━━ Material for the task

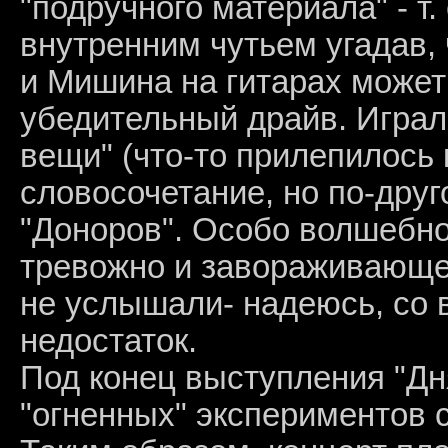
"подручного материала" - т.
внутренним чутьем угадав, 
и Мишина на гитарах может
убедительный драйв. Играл
вещи" (что-то прилепилось 
словосочетание, но по-друг
"Доноров". Особо волшебно
тревожно и завораживающе
не услышали- надеюсь, со 
недостаток.
Под конец выступления "Дн
"огненных" экспериментов 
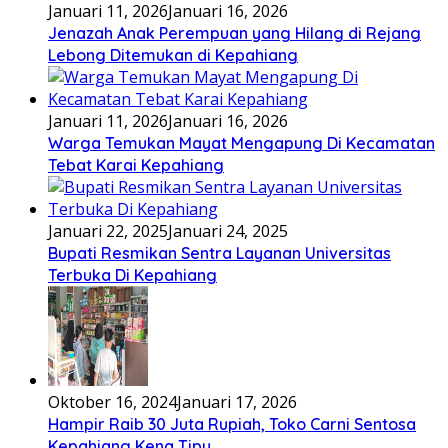
Januari 11, 2026
Januari 16, 2026
Jenazah Anak Perempuan yang Hilang di Rejang
Lebong Ditemukan di Kepahiang
Januari 11, 2026
Januari 16, 2026
Warga Temukan Mayat Mengapung Di Kecamatan
Tebat Karai Kepahiang
Januari 22, 2025
Januari 24, 2025
Bupati Resmikan Sentra Layanan Universitas
Terbuka Di Kepahiang
Oktober 16, 2024
Januari 17, 2026
Hampir Raib 30 Juta Rupiah, Toko Carni Sentosa
Kepahiang Kena Tipu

━━━━

Goal of the exercise:
In the records above, transcribe exactly the lines from the one containing "словосочетание, но по-друг" through the last line, both included, and skip the pictures.

Response to the task:
словосочетание, но по-друг
"Доноров". Особо волшебно
тревожно и завораживающе
не услышали- надеюсь, со 
недостаток.
Под конец выступления "Дн
"огненных" экспериментов 
Januari 11, 2026
Januari 16, 2026
Jenazah Anak Perempuan yang Hilang di Rejang
Lebong Ditemukan di Kepahiang
Januari 11, 2026
Januari 16, 2026
Warga Temukan Mayat Mengapung Di Kecamatan
Tebat Karai Kepahiang
Januari 22, 2025
Januari 24, 2025
Bupati Resmikan Sentra Layanan Universitas
Terbuka Di Kepahiang
Oktober 16, 2024
Januari 17, 2026
Hampir Raib 30 Juta Rupiah, Toko Carni Sentosa
Kepahiang Kena Tipu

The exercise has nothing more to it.